Page MenuHomePhabricator

librenms.syslog table size
Closed, ResolvedPublic

Description

librenms database has a syslog table which is now way over 200GB:

-rw-rw---- 1 mysql mysql  254G Oct 20 07:24 syslog.ibd

Does it really make sense to store syslog data on a relational database? If this is a hard requirement for any reason, we really need to clean this table up periodically, this size is way too much.

Event Timeline

Restricted Application added a subscriber: Aklapper. · View Herald Transcript

@andrea.denisse This is something I mentioned to you some time ago and promised to raise it with your team.

Haha yeah indeed!

In theory we should only keep 90 days of logs : https://gerrit.wikimedia.org/r/plugins/gitiles/operations/puppet/+/refs/heads/production/modules/profile/manifests/librenms.pp#50
https://docs.librenms.org/Extensions/Syslog/#syslog-clean-up
So either the cleanup is not running/working, or 90 days of logs is 250+ G which would be surprising, but in that case we can reduce it in multiple ways.

This is the oldest row:

root@db1164.eqiad.wmnet[librenms]> select timestamp from syslog order by timestamp asc limit 1;
+---------------------+
| timestamp           |
+---------------------+
| 2023-07-22 08:06:10 |
+---------------------+
1 row in set (0.007 sec)

Would it be possible to have it on filesystem/kibana only? I don't mind backing it up for persistence, but on db there is extra cost that wouldn't be on filesystem/backups.

We already have it in Kibana, but the LibreNMS UI is quite convenient and we send more verbose logs for alerting there. The solution is probably to reduce the retention period. Would 15 days work out DB wise ?
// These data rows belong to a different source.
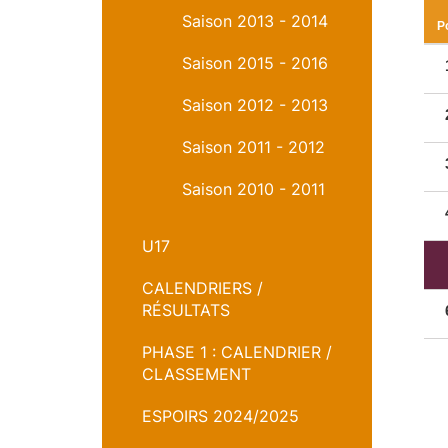
Saison 2013 - 2014
P
Saison 2015 - 2016
Saison 2012 - 2013
Saison 2011 - 2012
Saison 2010 - 2011
U17
CALENDRIERS /
RÉSULTATS
PHASE 1 : CALENDRIER /
CLASSEMENT
ESPOIRS 2024/2025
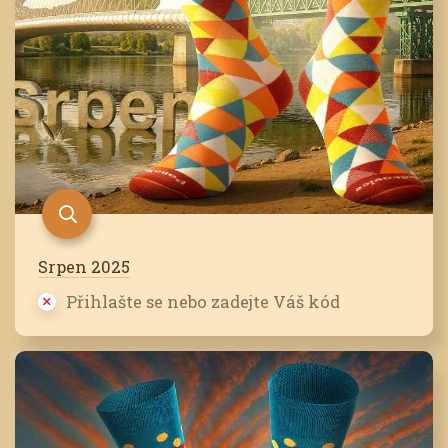
Srpen 2025
Přihlašte se nebo zadejte Váš kód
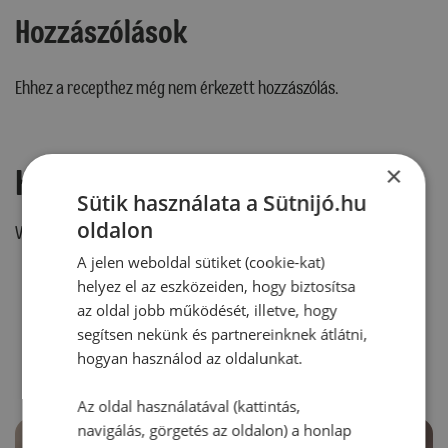
Hozzászólások
Ehhez a recepthez még nem érkezett hozzászólás.
×
Hozzászólás írása
Sütik használata a Sütnijó.hu
oldalon
Vélemény írásához, kérjük,
jelentkezz be!
A jelen weboldal sütiket (cookie-kat)
helyez el az eszközeiden, hogy biztosítsa
az oldal jobb működését, illetve, hogy
RECEPTAJÁNLÓ
segítsen nekünk és partnereinknek átlátni,
hogyan használod az oldalunkat.
Az oldal használatával (kattintás,
navigálás, görgetés az oldalon) a honlap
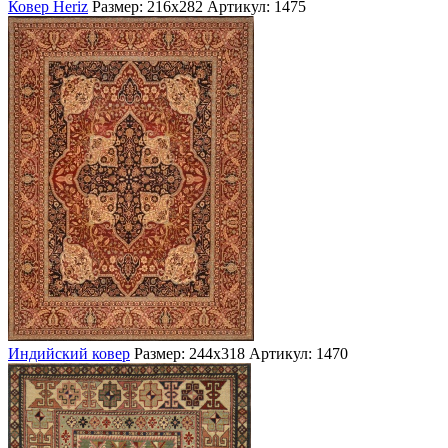
Ковер Heriz
Размер: 216х282
Артикул: 1475
Индийский ковер
Размер: 244х318
Артикул: 1470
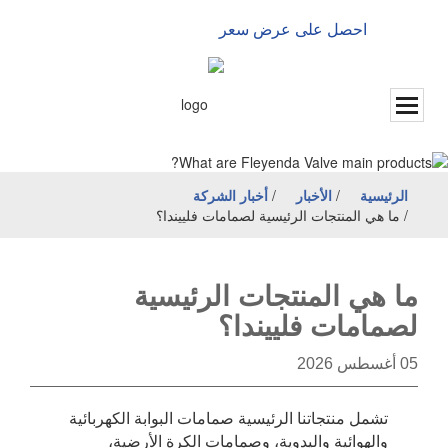
احصل على عرض سعر
الإنجليزية
الرئيسية
/
الأخبار
/
أخبار الشركة
/
ما هي المنتجات الرئيسية لصمامات فلييندا؟
ما هي المنتجات الرئيسية
لصمامات فلييندا؟
05 أغسطس 2026
تشمل منتجاتنا الرئيسية صمامات البوابة الكهربائية
والهوائية واليدوية، وصمامات الكرة الأرضية،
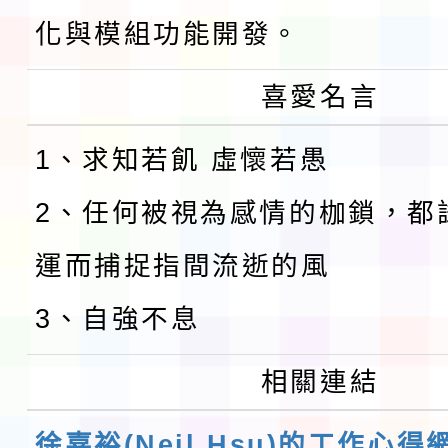
化與模組功能開發。
喜愛名言
1、求知若飢 虛懷若愚
2、任何被視為感情的枷鎖，都
運而捕捉指間流逝的風
3、自強不息
相關連結
徐嘉裕(Neil Hsu)的工作心得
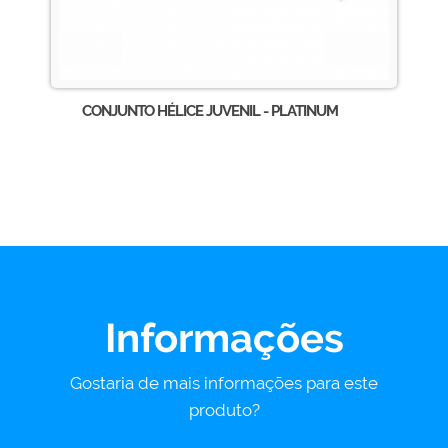
CONJUNTO HÉLICE JUVENIL - PLATINUM
Informações
Gostaria de mais informações para este
produto?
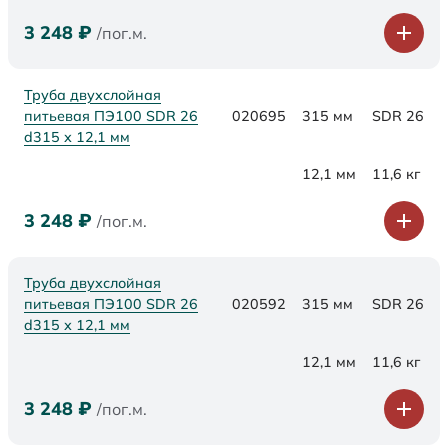
3 248
₽
/пог.м.
Труба двухслойная
питьевая ПЭ100 SDR 26
020695
315 мм
SDR 26
d315 х 12,1 мм
12,1 мм
11,6 кг
3 248
₽
/пог.м.
Труба двухслойная
питьевая ПЭ100 SDR 26
020592
315 мм
SDR 26
d315 х 12,1 мм
12,1 мм
11,6 кг
3 248
₽
/пог.м.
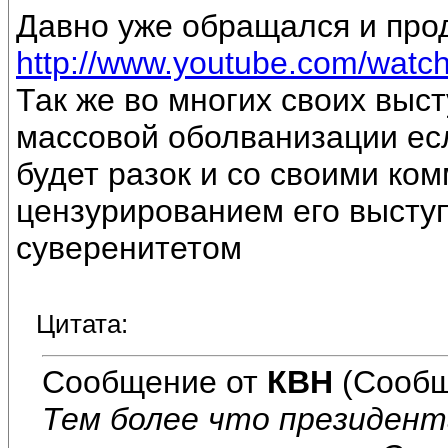
Давно уже обращался и прод
http://www.youtube.com/wat
Так же во многих своих выст
массовой оболванизации есл
будет разок и со своими ком
цензурированием его высту
суверенитетом
Цитата:
Сообщение от
КВН
(Сообщ
Тем более что президен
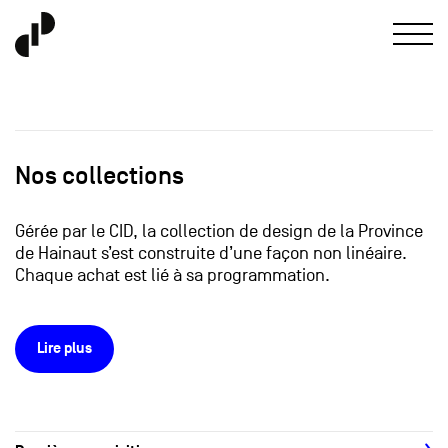
Nos collections
Gérée par le CID, la collection de design de la Province
de Hainaut s’est construite d’une façon non linéaire.
Chaque achat est lié à sa programmation.
Lire plus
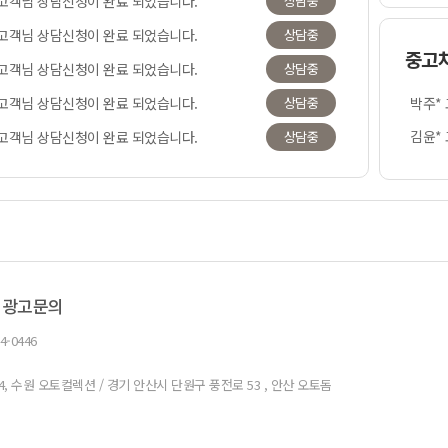
 고객님 상담신청이 완료 되었습니다.
전인*
 고객님 상담신청이 완료 되었습니다.
상담중
중고
이화*
 고객님 상담신청이 완료 되었습니다.
상담중
박주*
 고객님 상담신청이 완료 되었습니다.
상담중
김윤*
 고객님 상담신청이 완료 되었습니다.
상담중
이도*
 고객님 상담신청이 완료 되었습니다.
상담중
팽창*
 고객님 상담신청이 완료 되었습니다.
상담중
성인*
 고객님 상담신청이 완료 되었습니다.
상담중
박주*
 광고문의
4-0446
4, 수원 오토컬렉션 / 경기 안산시 단원구 풍전로 53 , 안산 오토돔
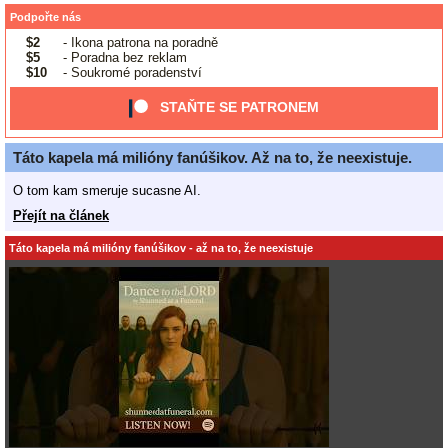
Podpořte nás
$2
- Ikona patrona na poradně
$5
- Poradna bez reklam
$10
- Soukromé poradenství
STAŇTE SE PATRONEM
Táto kapela má milióny fanúšikov. Až na to, že neexistuje.
O tom kam smeruje sucasne AI.
Přejít na článek
Táto kapela má milióny fanúšikov - až na to, že neexistuje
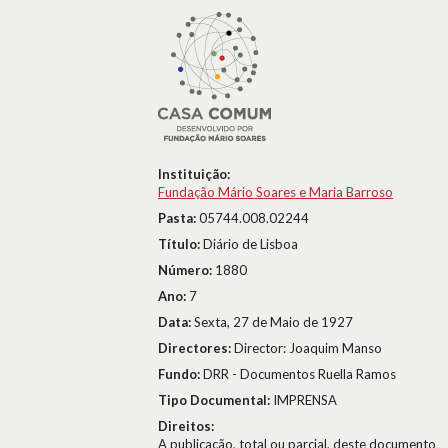
Instituição:
Fundação Mário Soares e Maria Barroso
Pasta:
05744.008.02244
Título:
Diário de Lisboa
Número:
1880
Ano:
7
Data:
Sexta, 27 de Maio de 1927
Directores:
Director: Joaquim Manso
Fundo:
DRR - Documentos Ruella Ramos
Tipo Documental:
IMPRENSA
Direitos:
A publicação, total ou parcial, deste documento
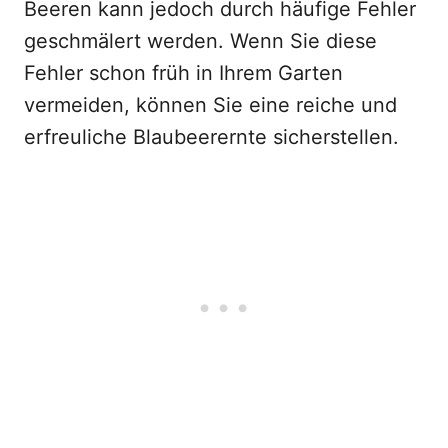
Beeren kann jedoch durch häufige Fehler
geschmälert werden. Wenn Sie diese
Fehler schon früh in Ihrem Garten
vermeiden, können Sie eine reiche und
erfreuliche Blaubeerernte sicherstellen.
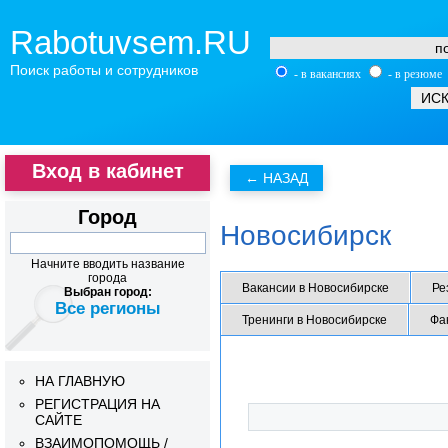
Rabotuvsem.RU
Поиск работы и сотрудников
- в вакансиях
- в резюме
Вход в кабинет
Город
Новосибирск
Начните вводить название
города
Вакансии в Новосибирске
Ре
Выбран город:
Все регионы
Тренинги в Новосибирске
Фа
НА ГЛАВНУЮ
РЕГИСТРАЦИЯ НА
САЙТЕ
ВЗАИМОПОМОЩЬ /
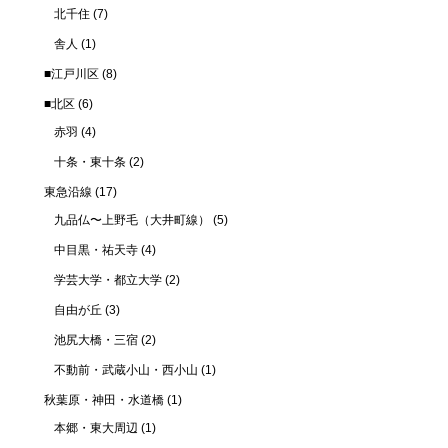
北千住
(7)
舎人
(1)
■江戸川区
(8)
■北区
(6)
赤羽
(4)
十条・東十条
(2)
東急沿線
(17)
九品仏〜上野毛（大井町線）
(5)
中目黒・祐天寺
(4)
学芸大学・都立大学
(2)
自由が丘
(3)
池尻大橋・三宿
(2)
不動前・武蔵小山・西小山
(1)
秋葉原・神田・水道橋
(1)
本郷・東大周辺
(1)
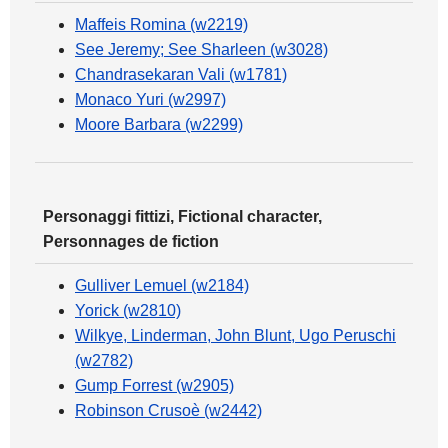
Maffeis Romina (w2219)
See Jeremy; See Sharleen (w3028)
Chandrasekaran Vali (w1781)
Monaco Yuri (w2997)
Moore Barbara (w2299)
Personaggi fittizi, Fictional character,
Personnages de fiction
Gulliver Lemuel (w2184)
Yorick (w2810)
Wilkye, Linderman, John Blunt, Ugo Peruschi
(w2782)
Gump Forrest (w2905)
Robinson Crusoè (w2442)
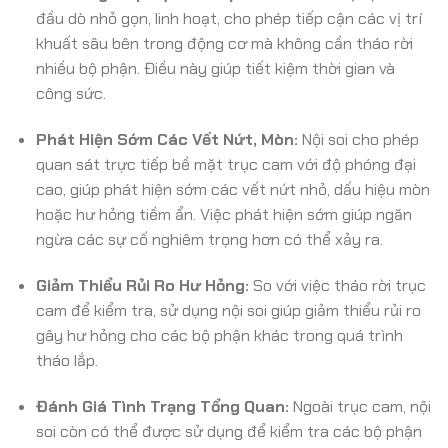
đầu dò nhỏ gọn, linh hoạt, cho phép tiếp cận các vị trí
khuất sâu bên trong động cơ mà không cần tháo rời
nhiều bộ phận. Điều này giúp tiết kiệm thời gian và
công sức.
Phát Hiện Sớm Các Vết Nứt, Mòn:
Nội soi cho phép
quan sát trực tiếp bề mặt trục cam với độ phóng đại
cao, giúp phát hiện sớm các vết nứt nhỏ, dấu hiệu mòn
hoặc hư hỏng tiềm ẩn. Việc phát hiện sớm giúp ngăn
ngừa các sự cố nghiêm trọng hơn có thể xảy ra.
Giảm Thiểu Rủi Ro Hư Hỏng:
So với việc tháo rời trục
cam để kiểm tra, sử dụng nội soi giúp giảm thiểu rủi ro
gây hư hỏng cho các bộ phận khác trong quá trình
tháo lắp.
Đánh Giá Tình Trạng Tổng Quan:
Ngoài trục cam, nội
soi còn có thể được sử dụng để kiểm tra các bộ phận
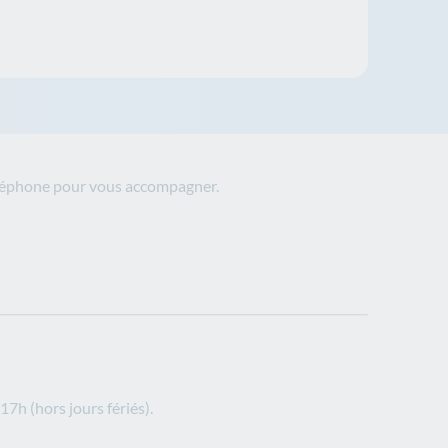
 téléphone pour vous accompagner.
17h (hors jours fériés).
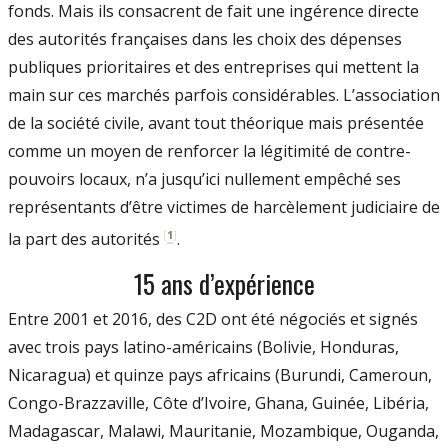
fonds. Mais ils consacrent de fait une ingérence directe
des autorités françaises dans les choix des dépenses
publiques prioritaires et des entreprises qui mettent la
main sur ces marchés parfois considérables. L’association
de la société civile, avant tout théorique mais présentée
comme un moyen de renforcer la légitimité de contre-
pouvoirs locaux, n’a jusqu’ici nullement empêché ses
représentants d’être victimes de harcèlement judiciaire de
[
1
]
la part des autorités
.
15 ans d’expérience
Entre 2001 et 2016, des C2D ont été négociés et signés
avec trois pays latino-américains (Bolivie, Honduras,
Nicaragua) et quinze pays africains (Burundi, Cameroun,
Congo-Brazzaville, Côte d’Ivoire, Ghana, Guinée, Libéria,
Madagascar, Malawi, Mauritanie, Mozambique, Ouganda,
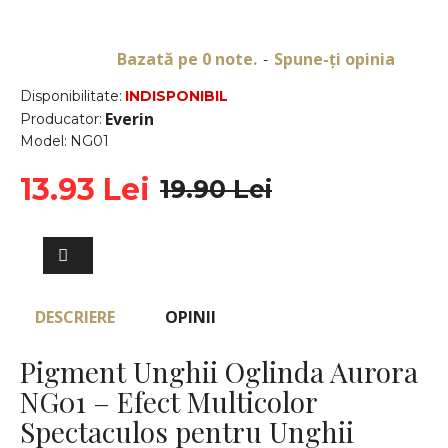
Bazată pe 0 note.
Spune-ţi opinia
-
Disponibilitate:
INDISPONIBIL
Everin
Producator:
Model:
NG01
13.93 Lei
19.90 Lei
DESCRIERE
OPINII
Pigment Unghii Oglinda Aurora
NG01 – Efect Multicolor
Spectaculos pentru Unghii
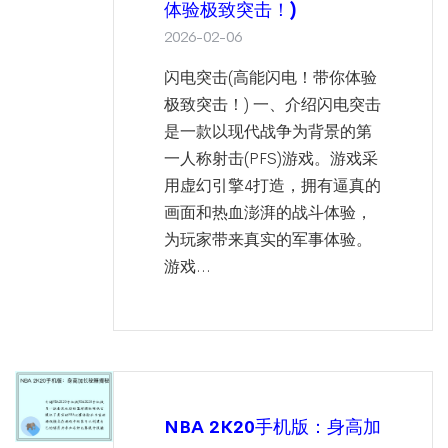
体验极致突击！)
2026-02-06
闪电突击(高能闪电！带你体验
极致突击！) 一、介绍闪电突击
是一款以现代战争为背景的第
一人称射击(PFS)游戏。游戏采
用虚幻引擎4打造，拥有逼真的
画面和热血澎湃的战斗体验，
为玩家带来真实的军事体验。
游戏...
NBA 2K20手机版：身高加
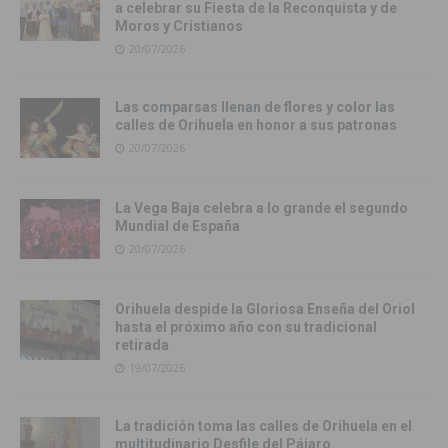
a celebrar su Fiesta de la Reconquista y de
Moros y Cristianos
20/07/2026
Las comparsas llenan de flores y color las
calles de Orihuela en honor a sus patronas
20/07/2026
La Vega Baja celebra a lo grande el segundo
Mundial de España
20/07/2026
Orihuela despide la Gloriosa Enseña del Oriol
hasta el próximo año con su tradicional
retirada
19/07/2026
La tradición toma las calles de Orihuela en el
multitudinario Desfile del Pájaro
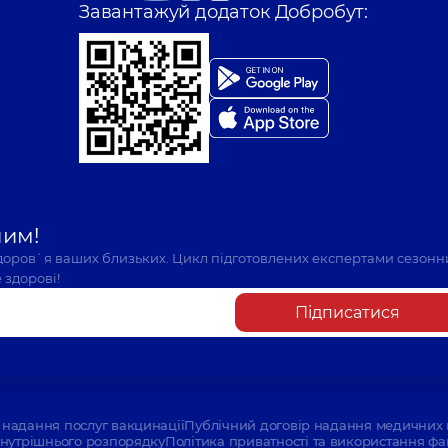
Завантажуй додаток Добробут:
шим!
здоров`я ваших близьких. Цикл підготовлених експертами сезонн
 здорові!
Підписатися
надання послуг вакцинації
Публічний договір надання медичних 
нутрішнього розпорядку
Політика приватності та використання фа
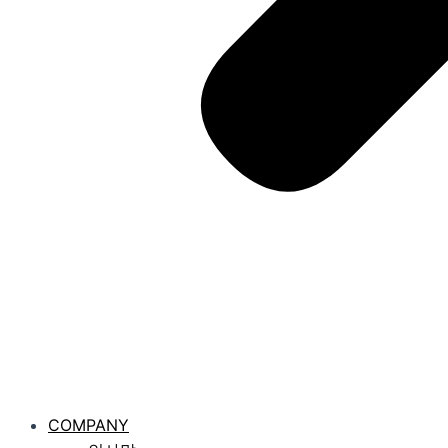
COMPANY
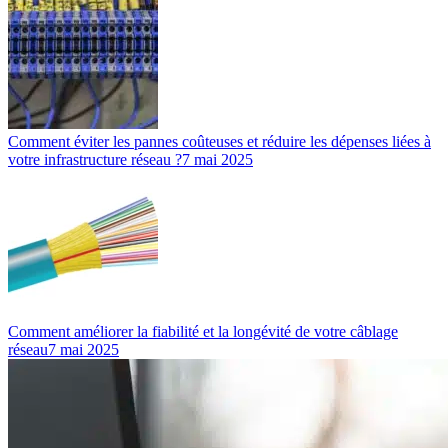
Comment éviter les pannes coûteuses et réduire les dépenses liées à
votre infrastructure réseau ?
7 mai 2025
Comment améliorer la fiabilité et la longévité de votre câblage
réseau
7 mai 2025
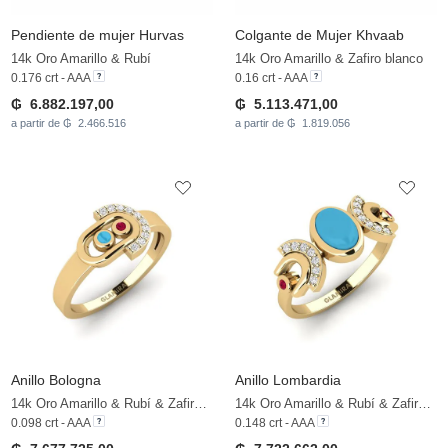
Pendiente de mujer Hurvas
Colgante de Mujer Khvaab
14k Oro Amarillo & Rubí
14k Oro Amarillo & Zafiro blanco
0.176 crt - AAA
0.16 crt - AAA
₲ 6.882.197,00
₲ 5.113.471,00
a partir de ₲ 2.466.516
a partir de ₲ 1.819.056
Anillo Bologna
Anillo Lombardia
14k Oro Amarillo & Rubí & Zafiro blanco
14k Oro Amarillo & Rubí & Zafiro blanco
0.098 crt - AAA
0.148 crt - AAA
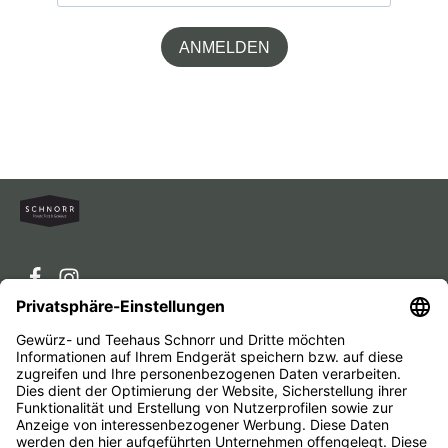
ANMELDEN
Service-Hotline
Service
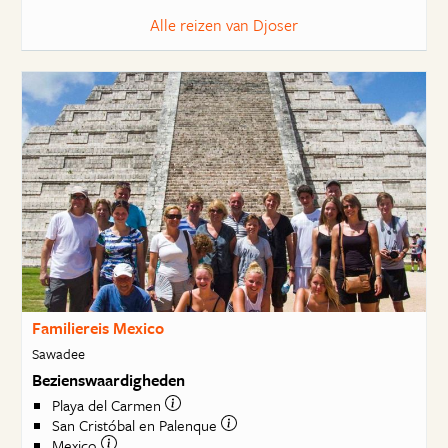
Alle reizen van Djoser
Familiereis Mexico
Sawadee
Bezienswaardigheden
Playa del Carmen
San Cristóbal en Palenque
Mexico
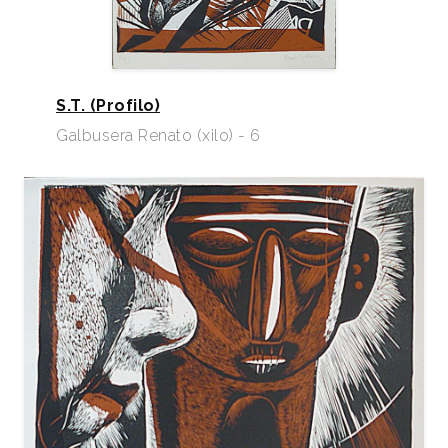
S.T. (Profilo)
Galbusera Renato (xilo) - 6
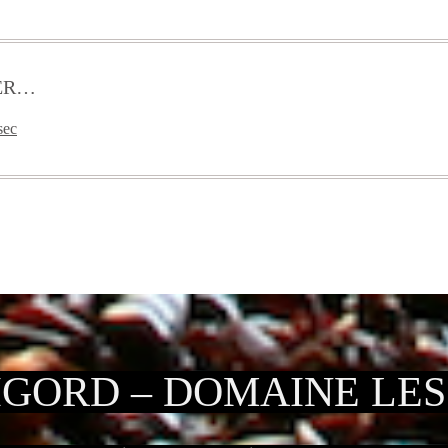
ER…
sec
IGORD – DOMAINE LE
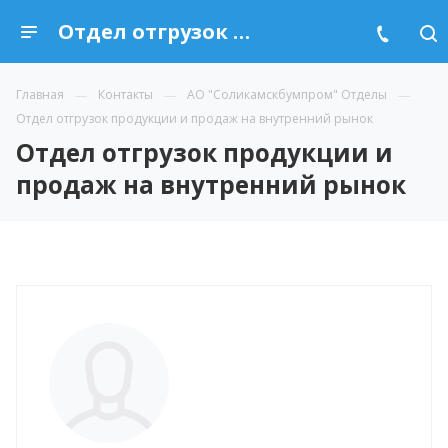
Отдел отгрузок продукции и продаж на внутренний рынок
Главная
Контакты
АО "Соликамскбумпром" Отделы
Отдел отгрузок продукции и продаж на внутренний рынок
Отдел отгрузок продукции и
продаж на внутренний рынок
FYI the cleanup logs are in /var/log/librenms/daily.log

Change 968999 had a related patch set uploaded (by Ayounsi; author: Ayounsi):

[operations/puppet@production] Reduce LibreNMS syslog retention to 15 days

https://gerrit.wikimedia.org/r/968999

Change 968999 merged by Ayounsi:

[operations/puppet@production] Reduce LibreNMS syslog retention to 15 days

https://gerrit.wikimedia.org/r/968999

Marostegui closed this task as Resolved.EditedOct 26 2023, 9:19 AM
Marostegui claimed this task.
Marostegui added a project: DBA.

Table truncated:

root@db1164:/srv/sqldata/librenms# ls -lh syslog.ibd
-rw-rw---- 1 mysql mysql 9.0M Oct 26 09:18 syslog.ibd

Let's see how it grows after the merged patch

I think we are gong to need to tweak this a bit more:

-rw-rw---- 1 mysql mysql   61G Nov 14 12:44 syslog.ibd

61GB is quite large for what this is, there's no other way to send this info to a more appropriate storage systems I guess?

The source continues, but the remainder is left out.